Dubai Islamic Bank (DIB), the largest Shariah-compliant bank in the UAE, has completed the integration of Dubai-based Noor Bank following the successful merger of the banks.
Last January, Dubai Islamic Bank revealed the acquisition of Noor Bank, enhancing its position as one of the largest Islamic banks in the world with assets over $81.7 billion.
Even though the unexpected events of COVID-19 has forced most of the workforce to work remotely, the entire merger procedure was able to complete in a record time.
The initially scheduled timeline of one-year for finishing the procedure was already challenging and adding to that the difficulties of the global macroeconomic environment made it worse but “the quality of planning and alignment of delivery capabilities helped to close it in 283 days, well ahead of the projected deadline,” DIB stated.
Dr. Adnan Chilwan, Group CEO of DIB, said the transition was smooth and all services have been restored before scheduled resumption with minimal customer impact.
“The UAE is recognized as the epicenter of the Islamic economy and the successful completion of this acquisition evidences the alignment of Dubai Islamic Bank to Dubai’s role as a global hub for Islamic finance, encouraging greater investment and growth in key sectors such as infrastructure, innovation and services.”

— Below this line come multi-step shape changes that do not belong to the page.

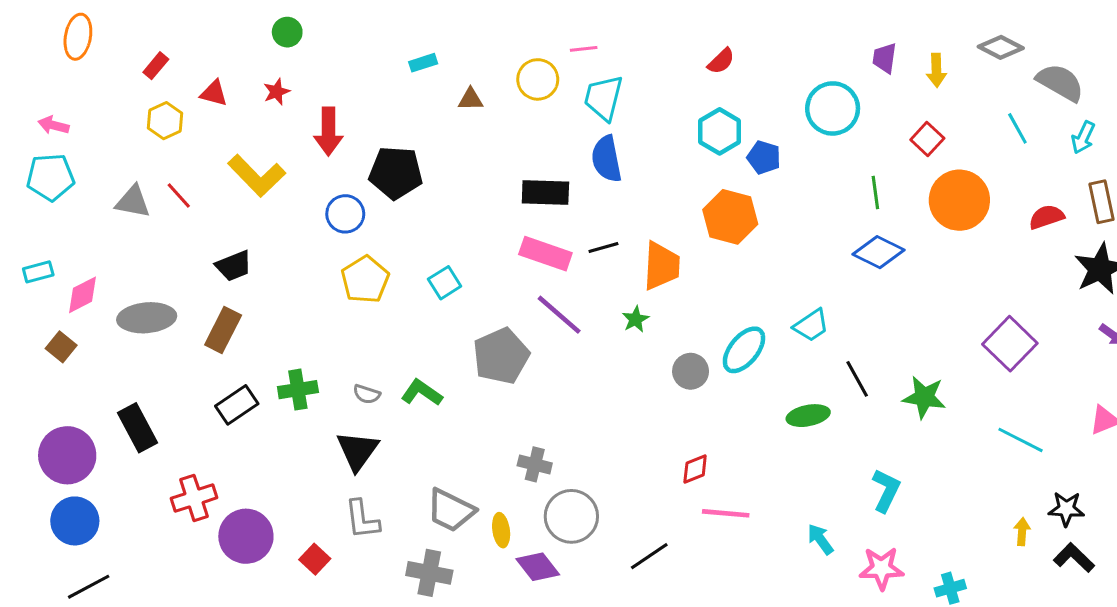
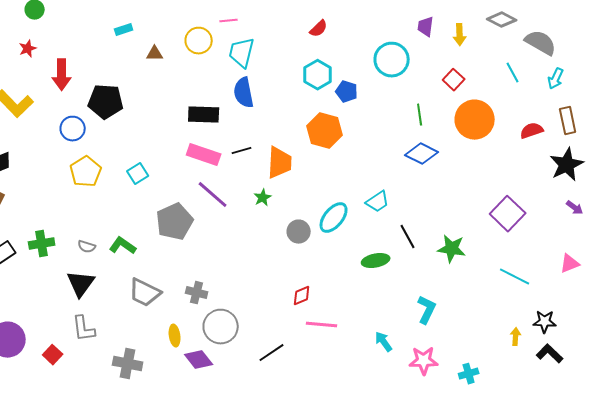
gray trapezoid: (451, 510) -> (145, 293), moved

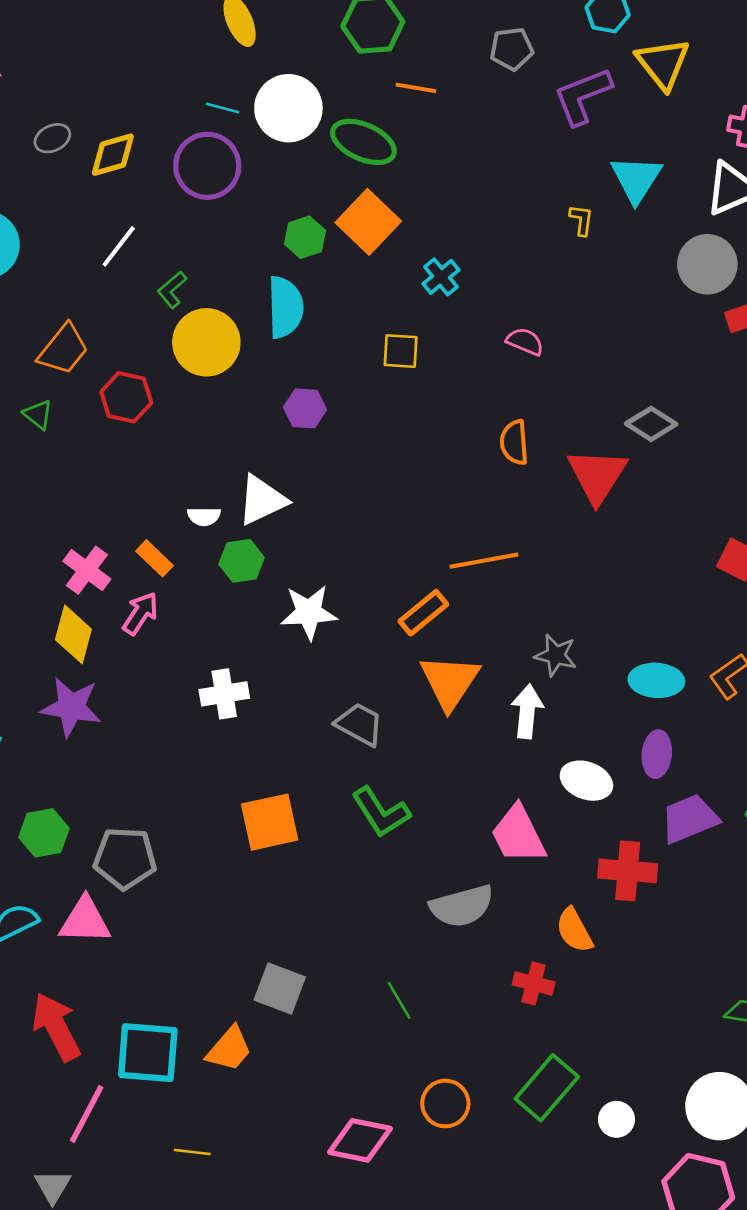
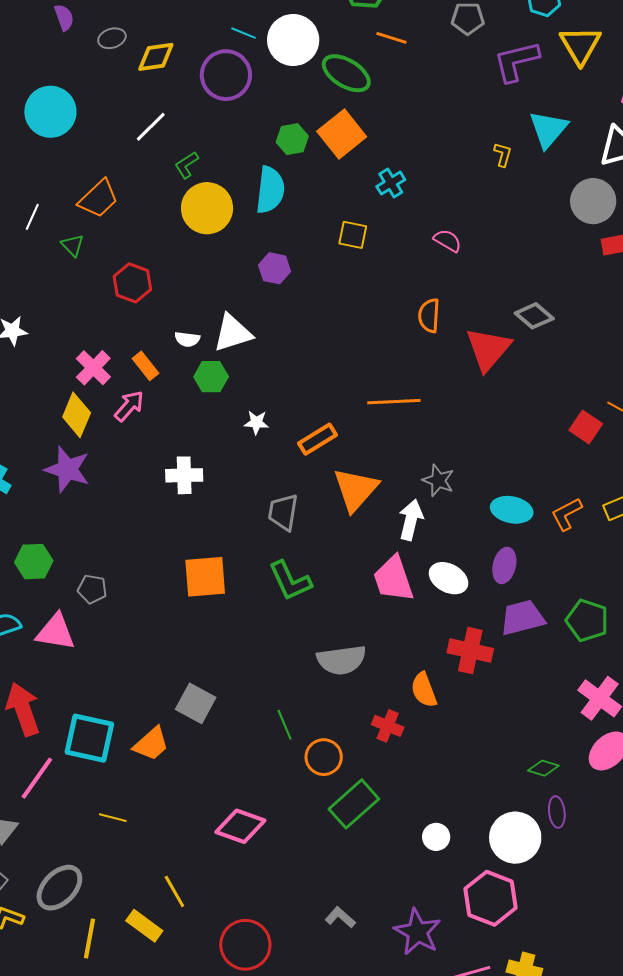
red hexagon: (126, 397) -> (132, 283), moved
white star: (309, 612) -> (256, 422), size x0.6
orange rectangle: (423, 613) -> (318, 439), moved
gray trapezoid: (360, 724) -> (283, 512), turned -117
pink trapezoid: (518, 835) -> (393, 579), moved
gray pentagon: (125, 858) -> (92, 589), size x0.6
green rectangle: (547, 1088) -> (354, 804), moved
orange circle: (445, 1104) -> (324, 757), moved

Last November, Dubai Islamic Bank revealed that the UAE Central Bank had approved and in December the shareholders agreed to the acquisition of Noor Bank.
According to Moody’s Investors Service, “The banks now face larger cost adjustments as low oil prices and the coronavirus fallout constrain growth opportunities. This is prompting a new wave of mergers as banks seek ways to combat revenue pressure.”